Well, I'll come back to that. Without giving away anything that you won't find out in the first half hour - and guess in the first ten minutes - the story concerns a girl called Emma who is a horror writer - in fact it makes it clear that she writes horror for young adults, which is a wise move as the idea that this person could write proper books for grown ups would strain credulity far beyond any of the supernatural events that ensue later - whose highly successful series of books deal with an ongoing battle between her heroine Lizzie Larck and a horrifically evil demon called.. dun dun daaahh Marianne!
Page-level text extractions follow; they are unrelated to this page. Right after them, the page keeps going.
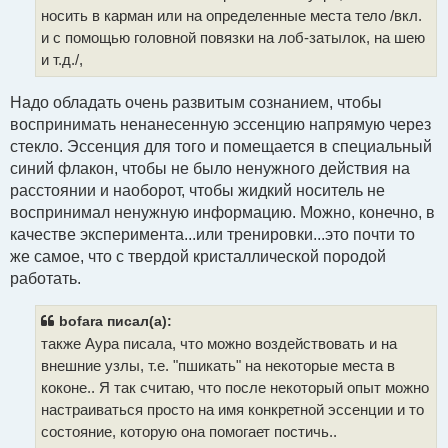
и
носить в карман или на определенные места тело /вкл.
е
и с помощью головной повязки на лоб-затылок, на шею
и т.д./,
Надо обладать очень развитым сознанием, чтобы
воспринимать ненанесенную эссенцию напрямую через
стекло. Эссенция для того и помещается в специальный
синий флакон, чтобы не было ненужного действия на
расстоянии и наоборот, чтобы жидкий носитель не
воспринимал ненужную информацию. Можно, конечно, в
качестве эксперимента...или тренировки...это почти то
же самое, что с твердой кристаллической породой
работать.
bofara писал(а):
также Аура писала, что можно воздействовать и на
внешние узлы, т.е. "пшикать" на некоторые места в
коконе.. Я так считаю, что после некоторый опыт можно
настраиваться просто на имя конкретной эссенции и то
состояние, которую она помогает постичь..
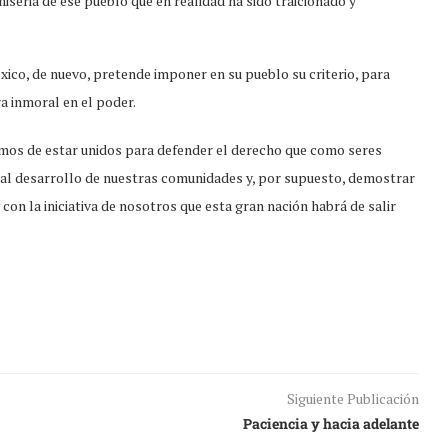
miseria de ese pueblo que en realidad ha sido traicionado y
co, de nuevo, pretende imponer en su pueblo su criterio, para
a inmoral en el poder.
emos de estar unidos para defender el derecho que como seres
al desarrollo de nuestras comunidades y, por supuesto, demostrar
on la iniciativa de nosotros que esta gran nación habrá de salir
Siguiente Publicación
Paciencia y hacia adelante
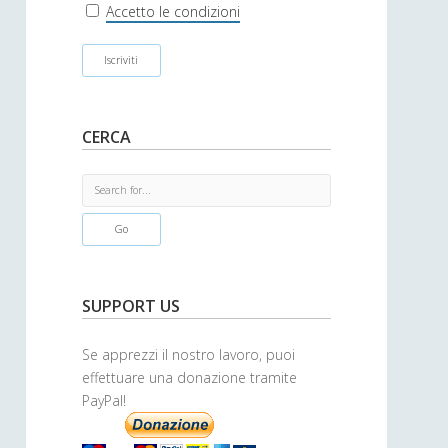
r
Accetto le condizioni
CERCA
S
e
a
r
c
h
SUPPORT US
Se apprezzi il nostro lavoro, puoi
effettuare una donazione tramite
PayPal!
At the start Emma is at a book signing for the final book in the series. The problem is, it turns out that the idea for Marianne came to her after she was tormented for years by terrifying nightmares about that very entity, dreams which only finally disappeared when she started to write about her/it... and now she's stopped writing they are back again. In fact, Marianne is not just in her dreams, she's every-fucking-where and she's leaving bags of human teeth all over the shop, killing people left right and centre and generally being a right cunt.
So the set-up isn't going to win any prizes for originality and the protagonist is a bit too annoying but... but, in the first episode there were a number of genuinely creepy scenes that intrigued me enough to hook me into the second episode and there were some good moments in the second too. You quickly understand that Marianne isn't fucking around, there's none of that 'is it all in her head' business, she's definitely possessed the creepy old woman and she kills people who get in her way. And that's it really, it all takes place in the spooky seaside town where Emma grew up and she joins with a bunch of childhood friends and enemies to try and battle the monster while working through some histirical traumatic events that ruined their teenage years.
The problem for me is - as I speculated before - it does get less scary. Horrible stuff still happens but it doesn't land quite so hard. But perhaps that is unavoidable, and the story is satisfying enough.
But I'd be interested to know - are there any other horror series? Do they made manage to stay scary all the way through? And - and this is the main question - is that even possible?
 
You should give it another go. It only really dips in the second half of S2 when the story pivots to The Hand. S3's back to cat-and-mouse with Kingpin and it's brilliant.